[Share]Published: November 15, 2012
Stories from Hurricane Sandy: EMS Deputy Chief Martin Braun
An example of a Humvee
Describing it as a night where teamwork played a key role, EMS Deputy Chief Martin Braun said everyone rose to the task the night Hurricane Sandy hit New York City.
At around 8 p.m., he and many others responded to the Fire-EMS Command Post on the Belt Parkway in Brighton Beach, Brooklyn. Conditions were chaotic, with an extreme wind that was taking street signs and tree limbs airborne, and a failure of the power grid that led to a shutdown of all cellular towers in the area. Around them, the storm surge was forcing people to abandon their submerged vehicles.
While at the Post, Chief Braun was approached by a woman who pleaded for someone to rescue her 90-year-old, wheelchair-bound mother, who was stranded in a one-story bungalow.
“She was in such a state of panic, she’d walked through the water and was going to anyone she could find to get help,” he said.
He knew they would need to take extreme actions to access the patient, who was in an area no longer accessible to emergency responders.
The National Guard Humvee team talked with EMS members and determined they would work together to access the home at Brighton 10 Street. EMTs Christopher Russo and Thomas Kartelias volunteered to accompany the Chief.
Chief Braun sat on the roof of the driver’s compartment and saw the water roll over the hood of the vehicle; the EMTs sat inside said the water filled the vehicle over their waists.
“I’ve never seen anything like that,” Chief Braun said.
They drove to a high point and inspected the vehicle. Since the Guardsmen worried they would experience engine failure if they went any further, the EMS members grabbed their gear and continued on foot.
Immediately they came across approximately 30 people, including some adults with infants, who had abandoned submerged cars and fled to higher ground. They immediately communicated the situation to the command post and made sure everyone was secure, then continued toward the bungalow.
As they walked, they saw civilians waving flashlights through apartment building windows and from rooftops, pleading to be evacuated. They reassured everyone on upper floors that they were safe if they stayed in place, and directed persons in hazardous locations to safer areas.
“We reassured them the worst was over, that we knew they were there, and that we’d check on them,” he said.
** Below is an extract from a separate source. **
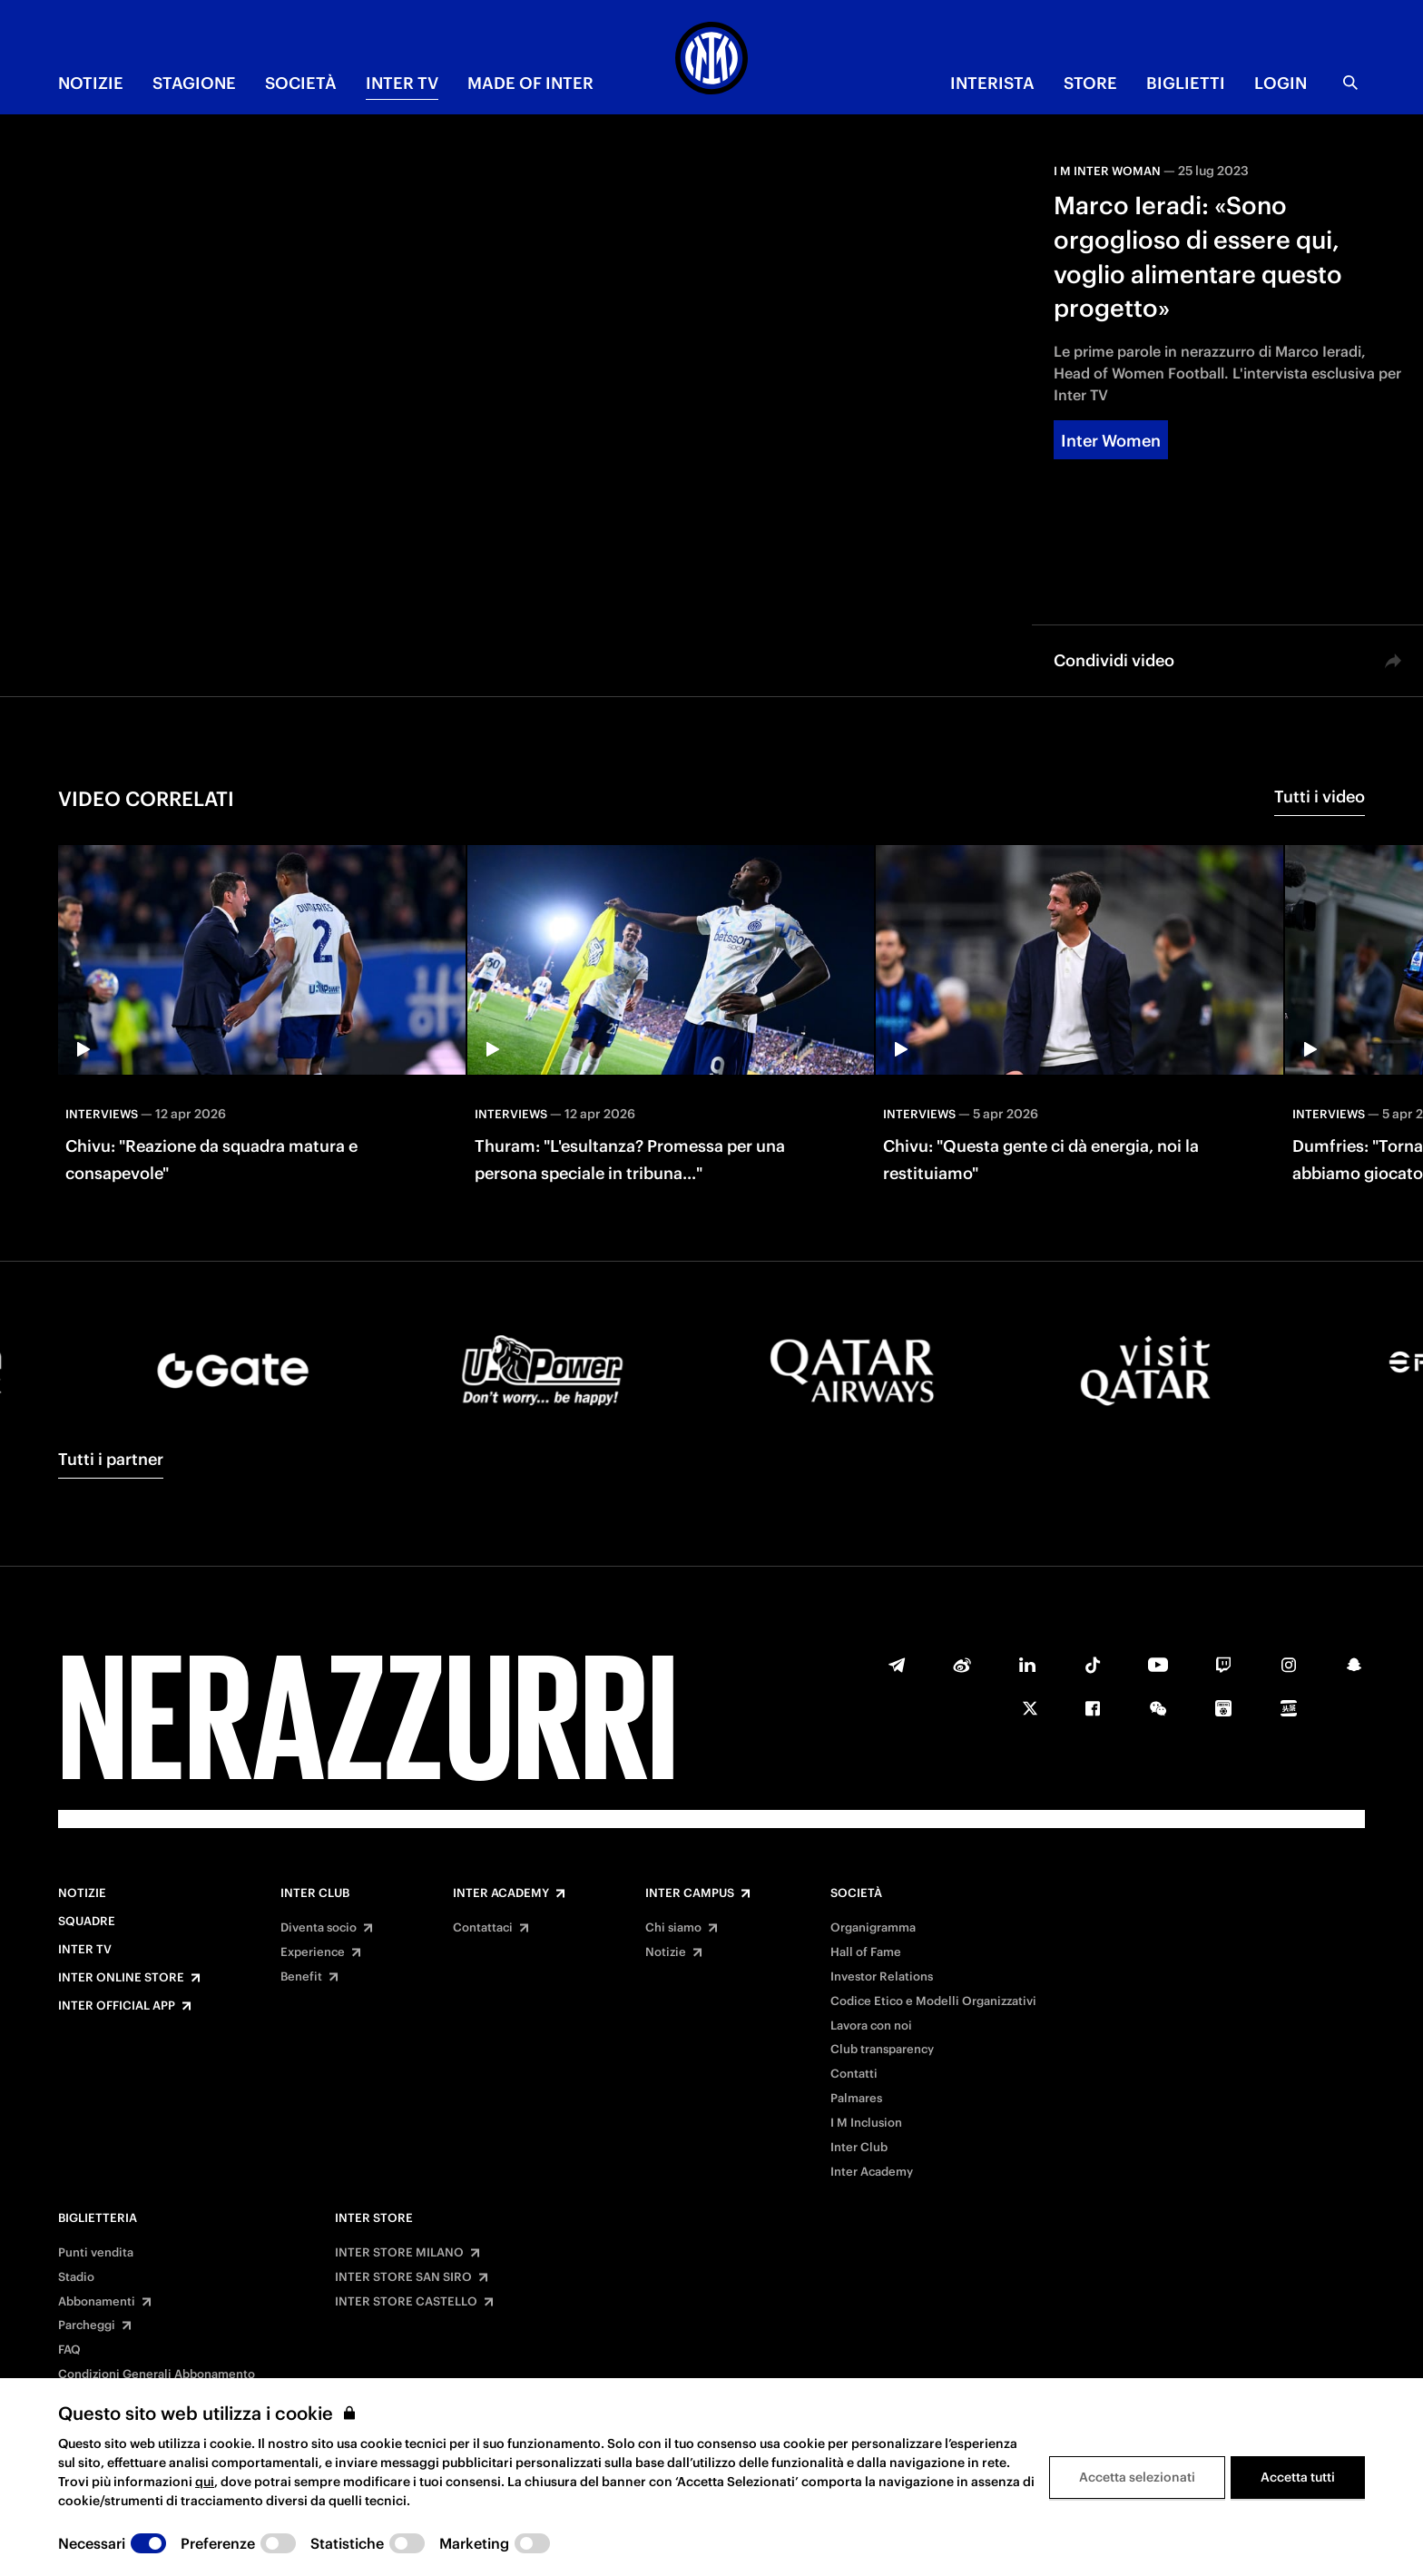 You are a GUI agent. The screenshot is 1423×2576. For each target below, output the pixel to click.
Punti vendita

As they neared the bungalow, the water was moving like a river.
“You couldn’t tell where the high and shallow points of the water were, you had to judge by how high it was on the parked cars,” he said. “And the wind was so strong that you had to pause and grab onto something or kneel down – I felt like a kite about to leave the ground.”
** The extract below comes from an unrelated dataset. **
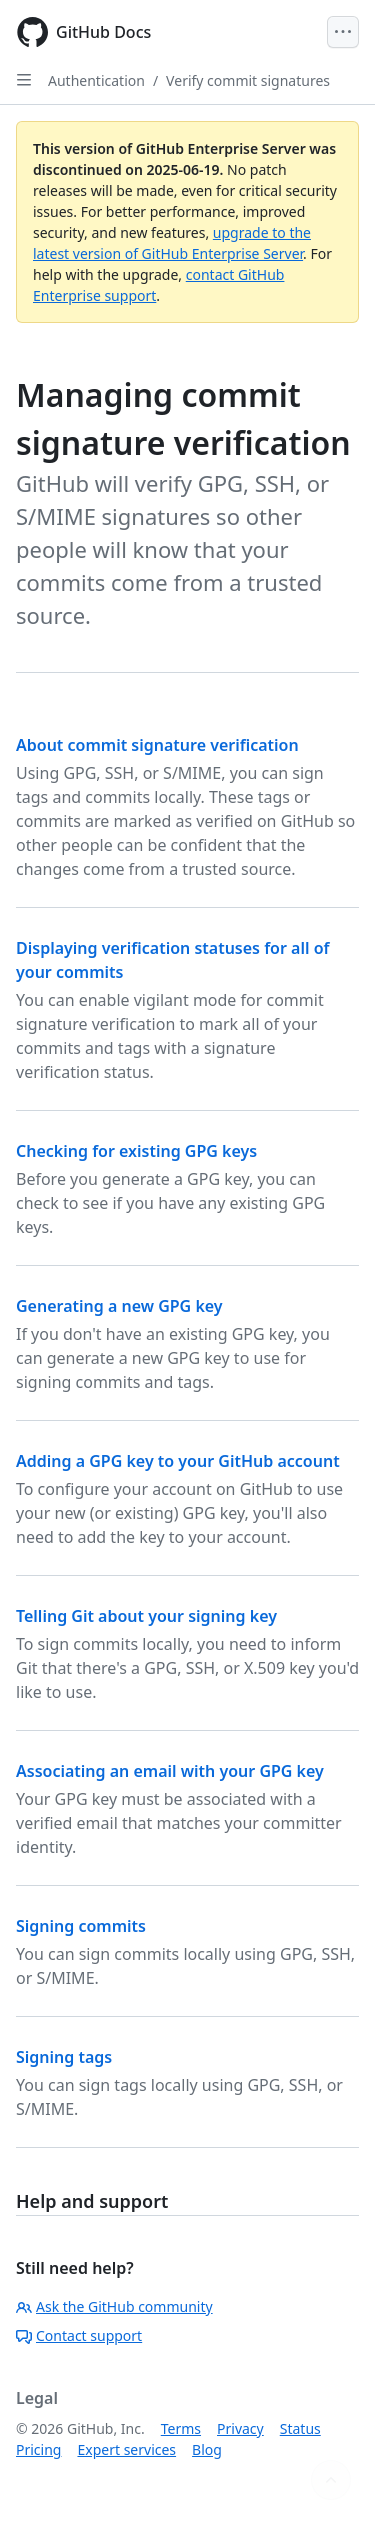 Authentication (96, 80)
After several minutes of wading through water they described as smelling of sewage, heating oil, diesel fuel and natural gas, they located the bungalow. Floodwaters reached the top stoop of the one-story home, where they found the sister of the woman who they met at the command post, the 90-year-old wheelchair-bound woman and a home health aide – all of whom were scared and anxious.
They assessed the victims and once they determined patient’s condition had improved, EMTs Russo and Kartelias quietly discussed carrying the woman to the command post, but, the Chief said, determined the risks of injury were too great.
After talking with them for a while and ensuring all were in good health, the team determined flood waters were receding and they were no longer in danger. So they let the women know emergency responders would be ready to help, if needed, before returning outside.
“We told them we’d stay in the area in case they needed help,” he said. “Just knowing they weren’t forgotten made them confident that they wouldn’t be lost in the storm.”
After wading back to Coney Island Ave. in fast-moving, five-foot deep water, all three members continued south towards Brighton Beach Ave., to assess conditions and continue facilitating evacuation of various buildings, including a nursing home.
He said he had worked through the 1992 Nor’easter that hit New York City and “I thought that was a worst-case scenario, but this was 10 times worse.”
But, he said he applauded the outstanding work of all FDNY EMS members did that night.
“People who may have lost their homes or cars, who were worried about the welfare of their own families, were outside in the storm doing work that is completely outside the realm of what they normally do,” he said. “Members I never expected took risks and rose to the task to help others. Everyone really pitched in.”